I found this awesome and not too sweet Oatmeal cake while surfing the web awhile back and had to make it! My grandmother made one similar quite often. It was always one of my favorites! I’ve made a few changes to accommodate our tastes and we think it turned out even better than the original.
Oatmeal and coconut go together so well. The cake is over-the-top scrumptious with an incredibly moist batter and ooey gooey coconut topping that self ices the cake. Once cooled, the topping becomes caramel-like and sticky seeping deep into the cake!

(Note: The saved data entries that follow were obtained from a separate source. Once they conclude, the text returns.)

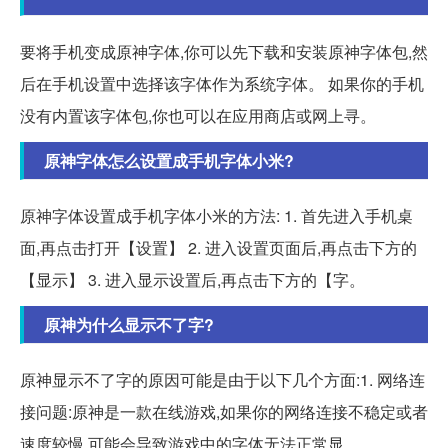
要将手机变成原神字体,你可以先下载和安装原神字体包,然
后在手机设置中选择该字体作为系统字体。 如果你的手机
没有内置该字体包,你也可以在应用商店或网上寻。
原神字体怎么设置成手机字体小米?
原神字体设置成手机字体小米的方法: 1. 首先进入手机桌
面,再点击打开【设置】 2. 进入设置页面后,再点击下方的
【显示】 3. 进入显示设置后,再点击下方的【字。
原神为什么显示不了字?
原神显示不了字的原因可能是由于以下几个方面:1. 网络连
接问题:原神是一款在线游戏,如果你的网络连接不稳定或者
速度较慢,可能会导致游戏中的字体无法正常显。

The recipe is for a 9×13 pan, but it halves well for an 8×8 if you want a smaller cake.
MAPLE CINNAMON OATMEAL CAKE with OOEY GOOEY COCONUT TOPPING
1 1/4 cup boiling water
1 cup OLD FASHIONED oats
1/2 cup butter, room temperature
1 cup white sugar
1 cup brown sugar, firmly packed
1 teaspoon vanilla
1 teaspoon lemon juice
2 tablespoons PURE maple syrup
1/3 cup golden raisins
2 teaspoons baking powder
1/4 teaspoon baking soda
1 teaspoon ground cinnamon
1 1/2 cups AP flour
1/2 teaspoon salt
- Preheat oven to 350°.
- Pour boiling water over oats in a small bowl. Allow to sit for 15 minutes.
- Cream together butter and sugars. Add eggs. Beat well.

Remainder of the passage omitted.